- [DATA EXCERPTS]:
◇ ◇ ◇ ◇

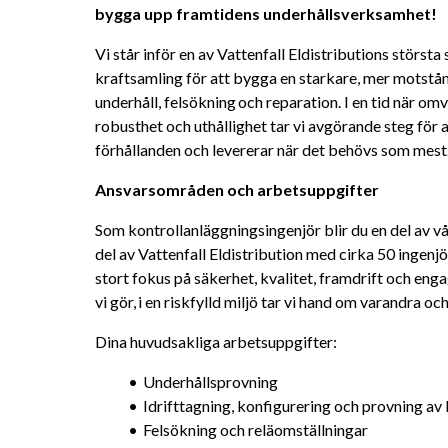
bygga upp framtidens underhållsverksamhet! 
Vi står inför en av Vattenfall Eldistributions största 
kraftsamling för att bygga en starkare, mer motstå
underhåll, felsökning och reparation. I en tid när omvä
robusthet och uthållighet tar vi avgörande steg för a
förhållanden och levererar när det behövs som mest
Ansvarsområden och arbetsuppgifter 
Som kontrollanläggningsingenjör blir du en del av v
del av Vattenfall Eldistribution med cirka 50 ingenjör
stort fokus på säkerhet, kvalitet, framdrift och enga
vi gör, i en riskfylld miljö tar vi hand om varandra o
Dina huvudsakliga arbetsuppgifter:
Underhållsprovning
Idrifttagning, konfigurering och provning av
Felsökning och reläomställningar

◇ ◇ ◇ ◇

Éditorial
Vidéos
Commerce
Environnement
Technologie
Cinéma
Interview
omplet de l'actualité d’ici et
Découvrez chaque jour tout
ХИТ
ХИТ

◇ ◇ ◇ ◇

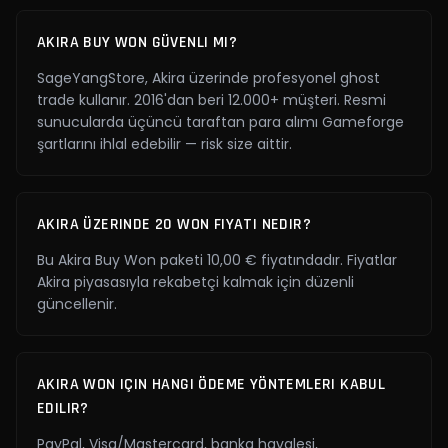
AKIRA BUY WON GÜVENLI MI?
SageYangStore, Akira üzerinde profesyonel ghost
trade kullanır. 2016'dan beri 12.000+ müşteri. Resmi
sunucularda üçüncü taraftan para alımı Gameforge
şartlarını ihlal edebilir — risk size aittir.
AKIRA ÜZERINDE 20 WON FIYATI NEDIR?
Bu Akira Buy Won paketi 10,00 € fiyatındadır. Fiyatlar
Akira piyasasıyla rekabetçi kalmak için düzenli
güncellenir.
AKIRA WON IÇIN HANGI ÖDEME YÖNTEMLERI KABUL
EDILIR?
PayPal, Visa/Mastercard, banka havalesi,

◇ ◇ ◇ ◇

- [ACTION ITEM]:
From the entries above, extract only the lines running from the one containing "bygga upp framtidens underhållsverksamhet!" through the one containing "Felsökning och reläomställningar", inclusive.

- [THE COMPLETED TASK]:
bygga upp framtidens underhållsverksamhet! 
Vi står inför en av Vattenfall Eldistributions största 
kraftsamling för att bygga en starkare, mer motstå
underhåll, felsökning och reparation. I en tid när omvä
robusthet och uthållighet tar vi avgörande steg för a
förhållanden och levererar när det behövs som mest
Ansvarsområden och arbetsuppgifter 
Som kontrollanläggningsingenjör blir du en del av v
del av Vattenfall Eldistribution med cirka 50 ingenjör
stort fokus på säkerhet, kvalitet, framdrift och enga
vi gör, i en riskfylld miljö tar vi hand om varandra o
Dina huvudsakliga arbetsuppgifter:
Underhållsprovning
Idrifttagning, konfigurering och provning av
Felsökning och reläomställningar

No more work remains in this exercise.